▶ [Aim of the task]
Search the records for lines that contain the word "label". Copy them all.

▶ [Dataset records]
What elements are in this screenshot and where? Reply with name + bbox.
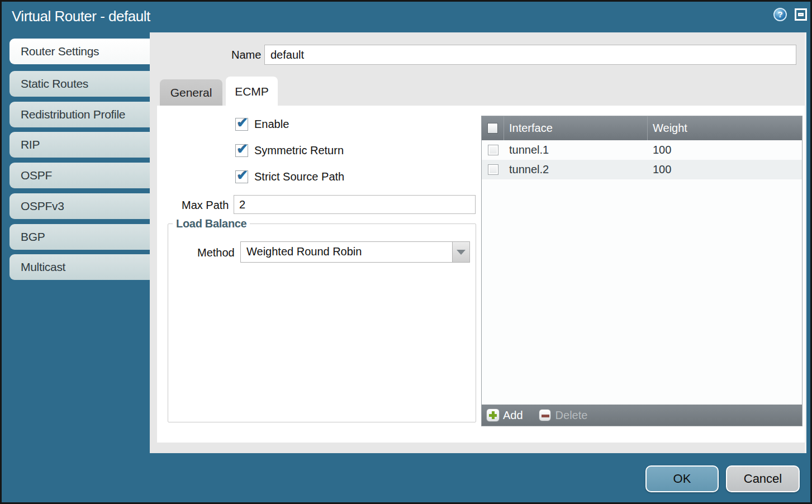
weight-cell[interactable]: 100 [648,160,802,179]
table-row[interactable]: tunnel.1 100 [482,140,802,160]
weight-cell[interactable]: 100 [648,140,802,160]
interface-column-header: Interface [504,116,648,140]
sidebar-item-router-settings[interactable]: Router Settings [10,39,150,64]
delete-icon[interactable] [539,409,551,421]
method-label: Method [197,246,235,259]
row-checkbox[interactable] [488,164,498,175]
interface-cell[interactable]: tunnel.1 [504,140,648,160]
sidebar-item-rip[interactable]: RIP [10,132,150,158]
interface-table: Interface Weight tunnel.1 100 tunnel.2 1… [481,116,802,426]
ok-button[interactable]: OK [645,465,719,492]
dialog-title: Virtual Router - default [12,8,150,25]
strict-source-path-label: Strict Source Path [254,170,344,183]
select-all-checkbox[interactable] [487,123,498,134]
tab-ecmp[interactable]: ECMP [226,77,278,106]
max-path-label: Max Path [182,199,229,212]
cancel-button[interactable]: Cancel [726,465,800,492]
symmetric-return-checkbox[interactable] [235,144,248,157]
row-select-cell [482,140,504,160]
sidebar-item-multicast[interactable]: Multicast [10,254,150,280]
weight-column-header: Weight [648,116,802,140]
window-restore-icon[interactable] [795,8,807,21]
table-row[interactable]: tunnel.2 100 [482,160,802,179]
sidebar-item-ospf[interactable]: OSPF [10,163,150,188]
ecmp-tab-content: Enable Symmetric Return Strict Source Pa… [157,106,805,443]
max-path-input[interactable] [234,195,476,214]
titlebar: Virtual Router - default ? [2,2,810,32]
row-select-cell [482,160,504,179]
select-all-cell [482,116,504,140]
tab-general[interactable]: General [160,79,222,106]
table-header-row: Interface Weight [482,116,802,140]
enable-checkbox[interactable] [235,118,248,131]
sidebar-item-redistribution-profile[interactable]: Redistribution Profile [10,102,150,127]
window-restore-icon-inner [798,13,804,16]
virtual-router-dialog: { "window": { "title": "Virtual Router -… [0,0,812,504]
plus-bar-v [492,411,495,419]
strict-source-path-checkbox[interactable] [235,170,248,183]
enable-label: Enable [254,118,289,131]
load-balance-legend: Load Balance [173,217,250,230]
symmetric-return-label: Symmetric Return [254,144,344,157]
minus-bar [542,415,549,417]
method-dropdown[interactable]: Weighted Round Robin [240,241,470,263]
name-label: Name [231,49,261,61]
table-footer-bar: Add Delete [482,405,802,426]
dropdown-triangle [457,250,466,255]
add-button[interactable]: Add [503,409,523,422]
add-icon[interactable] [486,408,500,422]
chevron-down-icon[interactable] [452,242,469,262]
help-icon[interactable]: ? [773,8,787,21]
interface-cell[interactable]: tunnel.2 [504,160,648,179]
sidebar-item-static-routes[interactable]: Static Routes [10,71,150,97]
name-input[interactable] [264,45,796,65]
row-checkbox[interactable] [488,145,498,155]
sidebar-item-bgp[interactable]: BGP [10,224,150,250]
delete-button: Delete [555,409,588,422]
main-panel: Name General ECMP Enable Symmetric Retur… [150,32,806,453]
method-selected-value: Weighted Round Robin [246,245,362,258]
sidebar-item-ospfv3[interactable]: OSPFv3 [10,193,150,219]
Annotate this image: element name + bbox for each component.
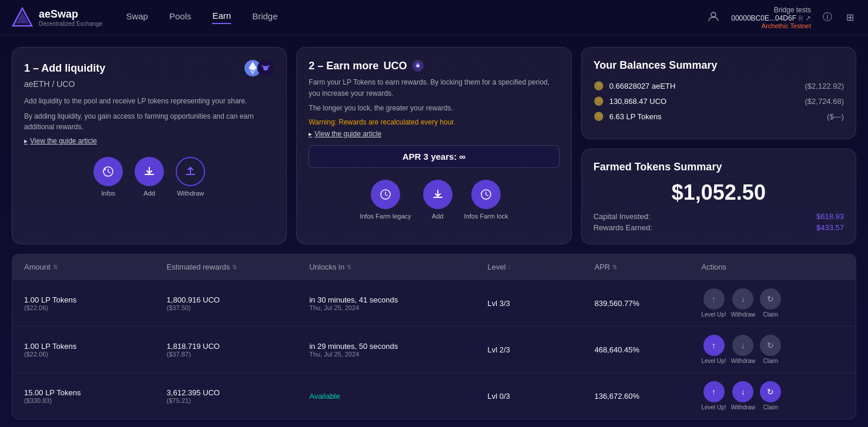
nav-pools[interactable]: Pools	[169, 11, 192, 23]
row1-claim-btn[interactable]: ↻	[760, 335, 781, 356]
grid-icon-btn[interactable]: ⊞	[844, 9, 856, 25]
table-row: 1.00 LP Tokens ($22.06) 1,800.916 UCO ($…	[12, 280, 856, 326]
balance-usd-1: ($2,724.68)	[805, 97, 844, 106]
card1-add-label: Add	[143, 190, 155, 197]
logo-icon	[12, 7, 33, 28]
card1-guide-link[interactable]: ▸ View the guide article	[24, 137, 274, 145]
row0-amount-usd: ($22.06)	[24, 304, 167, 311]
card2-infos-farm-lock-wrap: Infos Farm lock	[464, 180, 508, 220]
wallet-icon-2: 🪙	[594, 112, 604, 121]
positions-table: Amount ⇅ Estimated rewards ⇅ Unlocks in …	[12, 254, 856, 419]
navbar: aeSwap Decentralized Exchange Swap Pools…	[0, 0, 868, 35]
svg-point-2	[711, 12, 716, 17]
uco-rocket-icon	[411, 59, 424, 72]
bridge-tests-area: Bridge tests 00000BC0E...04D6F ⎘ ↗ Arche…	[731, 6, 811, 29]
sort-icon-level[interactable]: ↓	[508, 264, 511, 270]
row0-withdraw-btn[interactable]: ↓	[732, 288, 753, 310]
card1-infos-btn[interactable]	[93, 157, 123, 186]
sort-icon-apr[interactable]: ⇅	[612, 264, 617, 270]
card1-add-btn[interactable]	[135, 157, 164, 186]
card2-desc2: The longer you lock, the greater your re…	[309, 103, 559, 114]
external-link-icon[interactable]: ↗	[805, 14, 811, 22]
copy-icon[interactable]: ⎘	[799, 14, 803, 22]
card2-action-buttons: Infos Farm legacy Add	[309, 180, 559, 220]
row0-unlocks: in 30 minutes, 41 seconds	[309, 295, 487, 304]
info-icon-btn[interactable]: ⓘ	[820, 9, 835, 26]
logo-title: aeSwap	[39, 8, 102, 21]
row1-claim-wrap: ↻ Claim	[760, 335, 781, 364]
row2-amount-cell: 15.00 LP Tokens ($330.83)	[24, 388, 167, 404]
row2-claim-btn[interactable]: ↻	[760, 381, 781, 402]
svg-point-7	[263, 66, 268, 70]
card1-action-buttons: Infos Add	[24, 157, 274, 197]
row0-level: Lvl 3/3	[487, 299, 594, 308]
row1-amount-cell: 1.00 LP Tokens ($22.06)	[24, 342, 167, 358]
table-row: 15.00 LP Tokens ($330.83) 3,612.395 UCO …	[12, 372, 856, 419]
row0-unlocks-cell: in 30 minutes, 41 seconds Thu, Jul 25, 2…	[309, 295, 487, 311]
card2-guide-link[interactable]: ▸ View the guide article	[309, 130, 559, 138]
row1-levelup-label: Level Up!	[701, 358, 726, 364]
row0-levelup-btn[interactable]: ↑	[703, 288, 725, 310]
apr-badge: APR 3 years: ∞	[309, 145, 559, 168]
row0-amount-cell: 1.00 LP Tokens ($22.06)	[24, 295, 167, 311]
th-apr: APR ⇅	[594, 263, 701, 271]
balance-row-2: 🪙 6.63 LP Tokens ($—)	[594, 112, 844, 121]
nav-earn[interactable]: Earn	[212, 11, 231, 24]
row2-withdraw-btn[interactable]: ↓	[732, 381, 753, 402]
card2-infos-farm-legacy-btn[interactable]	[371, 180, 400, 209]
row0-apr: 839,560.77%	[594, 299, 701, 308]
token-icons	[244, 59, 274, 77]
farmed-rewards-row: Rewards Earned: $433.57	[594, 223, 844, 232]
row0-claim-btn[interactable]: ↻	[760, 288, 781, 310]
sort-icon-amount[interactable]: ⇅	[53, 264, 58, 270]
nav-swap[interactable]: Swap	[126, 11, 148, 23]
download-icon-2	[431, 188, 444, 201]
capital-value: $618.93	[816, 212, 844, 221]
card2-title-row: 2 – Earn more UCO	[309, 59, 559, 72]
balance-row-0: 🪙 0.66828027 aeETH ($2,122.92)	[594, 81, 844, 90]
wallet-icon-1: 🪙	[594, 96, 604, 106]
nav-links: Swap Pools Earn Bridge	[126, 11, 705, 24]
farmed-title: Farmed Tokens Summary	[594, 161, 844, 173]
row1-withdraw-btn[interactable]: ↓	[732, 335, 753, 356]
chevron-right-icon: ▸	[24, 137, 28, 145]
sort-icon-rewards[interactable]: ⇅	[232, 264, 237, 270]
row1-unlocks: in 29 minutes, 50 seconds	[309, 342, 487, 351]
balance-row-1: 🪙 130,868.47 UCO ($2,724.68)	[594, 96, 844, 106]
card2-add-btn[interactable]	[423, 180, 453, 209]
row2-amount-usd: ($330.83)	[24, 397, 167, 404]
row0-rewards-cell: 1,800.916 UCO ($37.50)	[167, 295, 310, 311]
balance-usd-0: ($2,122.92)	[805, 82, 844, 90]
row1-withdraw-label: Withdraw	[731, 358, 756, 364]
row0-actions: ↑ Level Up! ↓ Withdraw ↻ Claim	[701, 288, 844, 318]
row2-actions: ↑ Level Up! ↓ Withdraw ↻ Claim	[701, 381, 844, 411]
main-content: 1 – Add liquidity aeETH / UCO Add liquid…	[0, 35, 868, 427]
card2-warning: Warning: Rewards are recalculated every …	[309, 118, 559, 126]
user-icon-btn[interactable]	[705, 8, 722, 27]
card2-step: 2 – Earn more	[309, 60, 378, 72]
row2-levelup-wrap: ↑ Level Up!	[701, 381, 726, 411]
card-earn-uco: 2 – Earn more UCO Farm your LP Tokens to…	[296, 47, 571, 244]
upload-icon	[184, 165, 197, 178]
row0-levelup-label: Level Up!	[701, 311, 726, 318]
row2-levelup-btn[interactable]: ↑	[703, 381, 725, 402]
table-row: 1.00 LP Tokens ($22.06) 1,818.719 UCO ($…	[12, 326, 856, 372]
card2-infos-farm-lock-btn[interactable]	[471, 180, 501, 209]
balance-amount-0: 0.66828027 aeETH	[609, 82, 799, 90]
sort-icon-unlocks[interactable]: ⇅	[347, 264, 351, 270]
refresh-icon-3	[480, 188, 492, 201]
row2-withdraw-wrap: ↓ Withdraw	[731, 381, 756, 411]
card1-title: 1 – Add liquidity	[24, 62, 105, 75]
card2-token: UCO	[383, 60, 407, 72]
svg-point-11	[417, 65, 419, 67]
card-add-liquidity: 1 – Add liquidity aeETH / UCO Add liquid…	[12, 47, 287, 244]
nav-bridge[interactable]: Bridge	[252, 11, 277, 23]
row1-withdraw-wrap: ↓ Withdraw	[731, 335, 756, 364]
card1-pair: aeETH / UCO	[24, 79, 274, 89]
row1-claim-label: Claim	[763, 358, 779, 364]
bridge-address: 00000BC0E...04D6F ⎘ ↗	[731, 14, 811, 22]
row1-levelup-btn[interactable]: ↑	[703, 335, 725, 356]
row2-rewards-cell: 3,612.395 UCO ($75.21)	[167, 388, 310, 404]
card1-withdraw-btn[interactable]	[176, 157, 205, 186]
nav-right: Bridge tests 00000BC0E...04D6F ⎘ ↗ Arche…	[705, 6, 856, 29]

▶ [Answer box]
method-label: Method [197,246,235,259]
strict-source-path-label: Strict Source Path [254,170,344,183]
max-path-label: Max Path [182,199,229,212]
enable-label: Enable [254,118,289,131]
symmetric-return-label: Symmetric Return [254,144,344,157]
name-label: Name [231,49,261,61]
card1-add-label: Add	[143, 190, 155, 197]
row1-levelup-label: Level Up!	[701, 358, 726, 364]
row1-withdraw-label: Withdraw	[731, 358, 756, 364]
row0-levelup-label: Level Up!	[701, 311, 726, 318]
row1-claim-label: Claim	[763, 358, 779, 364]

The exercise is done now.